Provided information:
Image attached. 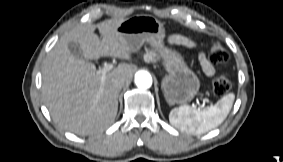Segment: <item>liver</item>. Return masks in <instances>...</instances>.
Wrapping results in <instances>:
<instances>
[{
	"mask_svg": "<svg viewBox=\"0 0 283 162\" xmlns=\"http://www.w3.org/2000/svg\"><path fill=\"white\" fill-rule=\"evenodd\" d=\"M124 19H109L97 25L77 26L66 32L47 54L42 66V95L53 121L62 129L78 135L100 132L115 121L120 88L116 79L131 82L136 65L131 49L115 31ZM98 28L101 36L94 34ZM69 42L80 45L87 59L117 57L120 63L104 80L93 63L76 58Z\"/></svg>",
	"mask_w": 283,
	"mask_h": 162,
	"instance_id": "1",
	"label": "liver"
}]
</instances>
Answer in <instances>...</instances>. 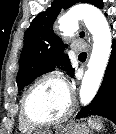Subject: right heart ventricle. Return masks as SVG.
Masks as SVG:
<instances>
[{"label": "right heart ventricle", "mask_w": 116, "mask_h": 134, "mask_svg": "<svg viewBox=\"0 0 116 134\" xmlns=\"http://www.w3.org/2000/svg\"><path fill=\"white\" fill-rule=\"evenodd\" d=\"M18 128L22 133H31L36 130V127H33L25 122L20 113L18 115Z\"/></svg>", "instance_id": "1"}]
</instances>
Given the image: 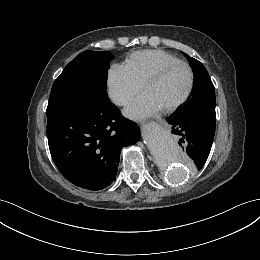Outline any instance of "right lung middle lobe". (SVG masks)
<instances>
[{
    "label": "right lung middle lobe",
    "mask_w": 260,
    "mask_h": 260,
    "mask_svg": "<svg viewBox=\"0 0 260 260\" xmlns=\"http://www.w3.org/2000/svg\"><path fill=\"white\" fill-rule=\"evenodd\" d=\"M113 55L108 51H84L74 58L55 80L47 111L91 107L108 99L107 75Z\"/></svg>",
    "instance_id": "1"
}]
</instances>
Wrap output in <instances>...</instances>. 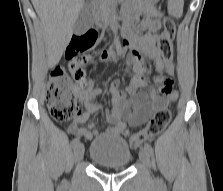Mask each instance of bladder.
I'll return each instance as SVG.
<instances>
[{
	"label": "bladder",
	"mask_w": 223,
	"mask_h": 191,
	"mask_svg": "<svg viewBox=\"0 0 223 191\" xmlns=\"http://www.w3.org/2000/svg\"><path fill=\"white\" fill-rule=\"evenodd\" d=\"M89 155L99 166L124 168L131 161L132 151L124 138L105 135L91 143Z\"/></svg>",
	"instance_id": "1"
}]
</instances>
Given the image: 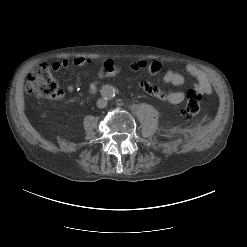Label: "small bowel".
Wrapping results in <instances>:
<instances>
[{
    "mask_svg": "<svg viewBox=\"0 0 247 247\" xmlns=\"http://www.w3.org/2000/svg\"><path fill=\"white\" fill-rule=\"evenodd\" d=\"M70 64L71 63L65 59L62 60L61 62L54 63L52 65V69L54 71H58L60 69H66L70 66ZM72 65L76 67H89L91 65V60L88 58L78 57L72 61ZM132 68L135 70L144 68L148 70L150 73L156 74L161 71L162 66L159 62L156 61L153 62L139 61V62H134L132 64ZM186 71L189 75L195 78L196 80L195 89L201 95L210 96L212 94V87L209 78L204 71H202L194 64H188L186 67ZM163 80L165 83L172 84L174 86H180L185 83V76L179 72L173 70H167L163 74ZM140 87L144 89L147 93L151 94L152 96L162 101L169 102L171 104H180L181 102L184 101L185 98L184 93L181 91H176L173 89L163 91L158 87L147 82H141ZM66 90L68 92H72L74 90V87L72 85H68ZM89 90L91 93L96 92L97 83L96 82L92 83L89 87Z\"/></svg>",
    "mask_w": 247,
    "mask_h": 247,
    "instance_id": "small-bowel-1",
    "label": "small bowel"
}]
</instances>
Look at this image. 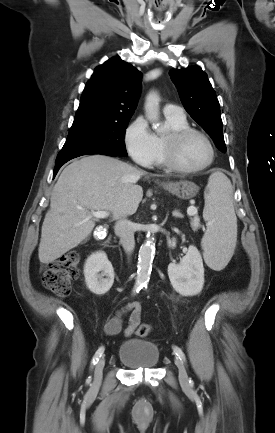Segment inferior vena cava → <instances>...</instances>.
<instances>
[{"instance_id": "1", "label": "inferior vena cava", "mask_w": 275, "mask_h": 433, "mask_svg": "<svg viewBox=\"0 0 275 433\" xmlns=\"http://www.w3.org/2000/svg\"><path fill=\"white\" fill-rule=\"evenodd\" d=\"M115 234L120 238V242L126 253L131 254L135 248L134 225L128 219H119L114 226Z\"/></svg>"}]
</instances>
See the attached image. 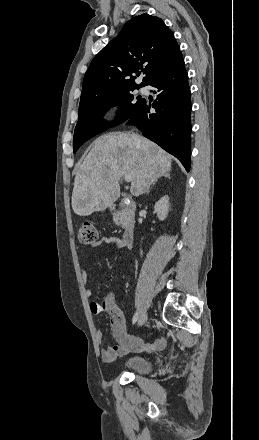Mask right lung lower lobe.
<instances>
[{
  "label": "right lung lower lobe",
  "instance_id": "right-lung-lower-lobe-1",
  "mask_svg": "<svg viewBox=\"0 0 259 440\" xmlns=\"http://www.w3.org/2000/svg\"><path fill=\"white\" fill-rule=\"evenodd\" d=\"M148 85L156 88L157 101L151 105L143 100L127 125H135L143 135L178 158L185 169L190 168V88L182 54L159 70Z\"/></svg>",
  "mask_w": 259,
  "mask_h": 440
}]
</instances>
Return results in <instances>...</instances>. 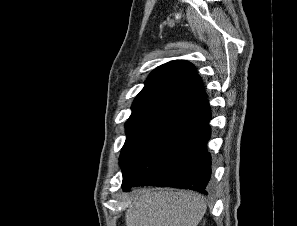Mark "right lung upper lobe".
I'll list each match as a JSON object with an SVG mask.
<instances>
[{"label": "right lung upper lobe", "mask_w": 297, "mask_h": 226, "mask_svg": "<svg viewBox=\"0 0 297 226\" xmlns=\"http://www.w3.org/2000/svg\"><path fill=\"white\" fill-rule=\"evenodd\" d=\"M206 99L201 78L195 67L175 60L157 67L145 82L132 105L128 121L143 118L170 119Z\"/></svg>", "instance_id": "cb5924a9"}]
</instances>
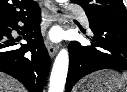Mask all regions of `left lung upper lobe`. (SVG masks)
Here are the masks:
<instances>
[{"mask_svg":"<svg viewBox=\"0 0 127 92\" xmlns=\"http://www.w3.org/2000/svg\"><path fill=\"white\" fill-rule=\"evenodd\" d=\"M80 5L89 18L127 21V12L122 0H71Z\"/></svg>","mask_w":127,"mask_h":92,"instance_id":"5c2ea615","label":"left lung upper lobe"}]
</instances>
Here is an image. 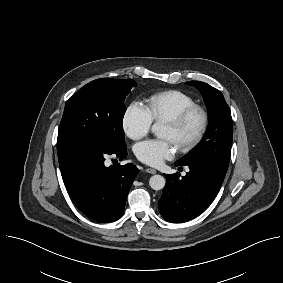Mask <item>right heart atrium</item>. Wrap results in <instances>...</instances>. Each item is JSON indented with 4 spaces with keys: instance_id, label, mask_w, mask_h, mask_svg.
Returning a JSON list of instances; mask_svg holds the SVG:
<instances>
[{
    "instance_id": "1",
    "label": "right heart atrium",
    "mask_w": 283,
    "mask_h": 283,
    "mask_svg": "<svg viewBox=\"0 0 283 283\" xmlns=\"http://www.w3.org/2000/svg\"><path fill=\"white\" fill-rule=\"evenodd\" d=\"M152 123L146 107L140 101L131 102L124 111L122 126L126 135L133 140L148 134Z\"/></svg>"
}]
</instances>
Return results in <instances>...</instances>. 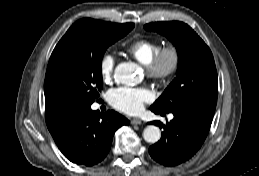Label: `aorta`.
<instances>
[{
  "instance_id": "aorta-1",
  "label": "aorta",
  "mask_w": 259,
  "mask_h": 176,
  "mask_svg": "<svg viewBox=\"0 0 259 176\" xmlns=\"http://www.w3.org/2000/svg\"><path fill=\"white\" fill-rule=\"evenodd\" d=\"M115 80L126 86H134L141 82L139 68L135 63L123 62L117 65L114 74ZM143 138L148 143H156L161 138L159 127L154 125L147 126L143 131Z\"/></svg>"
}]
</instances>
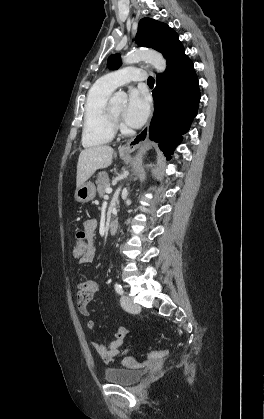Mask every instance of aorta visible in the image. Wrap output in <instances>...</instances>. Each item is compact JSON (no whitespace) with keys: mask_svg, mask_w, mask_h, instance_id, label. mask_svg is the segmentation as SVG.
Segmentation results:
<instances>
[{"mask_svg":"<svg viewBox=\"0 0 264 419\" xmlns=\"http://www.w3.org/2000/svg\"><path fill=\"white\" fill-rule=\"evenodd\" d=\"M124 64H133L139 61H146L151 64L158 72L162 73L166 69V60L157 51L154 50H134L125 55L122 59ZM112 104L125 103L127 95L124 92H117L111 98Z\"/></svg>","mask_w":264,"mask_h":419,"instance_id":"762f6f07","label":"aorta"}]
</instances>
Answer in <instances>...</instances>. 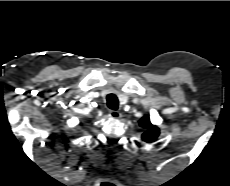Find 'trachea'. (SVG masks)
Masks as SVG:
<instances>
[{
    "label": "trachea",
    "mask_w": 230,
    "mask_h": 186,
    "mask_svg": "<svg viewBox=\"0 0 230 186\" xmlns=\"http://www.w3.org/2000/svg\"><path fill=\"white\" fill-rule=\"evenodd\" d=\"M106 101H107V106L108 108L112 109V110H117L118 109V98L115 94H108L106 97Z\"/></svg>",
    "instance_id": "trachea-1"
}]
</instances>
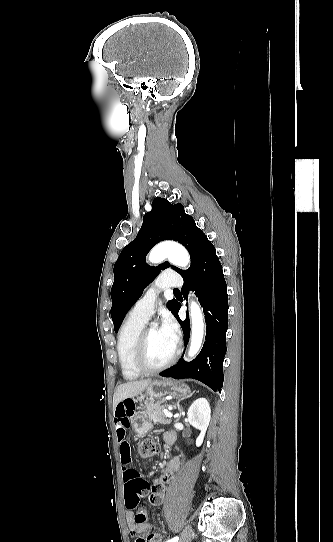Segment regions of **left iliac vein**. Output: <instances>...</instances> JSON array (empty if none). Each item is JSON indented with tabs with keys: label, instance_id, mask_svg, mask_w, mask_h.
Listing matches in <instances>:
<instances>
[{
	"label": "left iliac vein",
	"instance_id": "1",
	"mask_svg": "<svg viewBox=\"0 0 333 542\" xmlns=\"http://www.w3.org/2000/svg\"><path fill=\"white\" fill-rule=\"evenodd\" d=\"M191 537H192V529L190 528V526H186L180 542H190Z\"/></svg>",
	"mask_w": 333,
	"mask_h": 542
}]
</instances>
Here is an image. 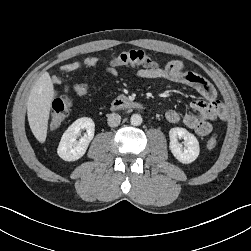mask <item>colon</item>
Wrapping results in <instances>:
<instances>
[{
  "label": "colon",
  "instance_id": "obj_1",
  "mask_svg": "<svg viewBox=\"0 0 251 251\" xmlns=\"http://www.w3.org/2000/svg\"><path fill=\"white\" fill-rule=\"evenodd\" d=\"M114 66H141L145 68H158V63L144 50L132 49L123 51L112 59ZM67 92V89H65ZM71 110V100L67 93L55 99L49 117L48 127L50 131L57 130L65 121ZM217 145L215 137L207 142V148L213 149Z\"/></svg>",
  "mask_w": 251,
  "mask_h": 251
}]
</instances>
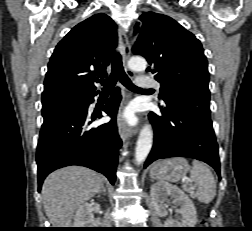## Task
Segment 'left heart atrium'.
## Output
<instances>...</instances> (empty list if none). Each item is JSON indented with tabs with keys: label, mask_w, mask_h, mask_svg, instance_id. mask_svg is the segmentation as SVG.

Exercise:
What is needed is an exact copy of the lines from the one containing "Segment 'left heart atrium'." through the last line of the records above, both included.

Response:
Segment 'left heart atrium'.
## Output
<instances>...</instances> (empty list if none). Each item is JSON indented with tabs with keys: label, mask_w, mask_h, mask_svg, instance_id. mask_svg is the segmentation as SVG.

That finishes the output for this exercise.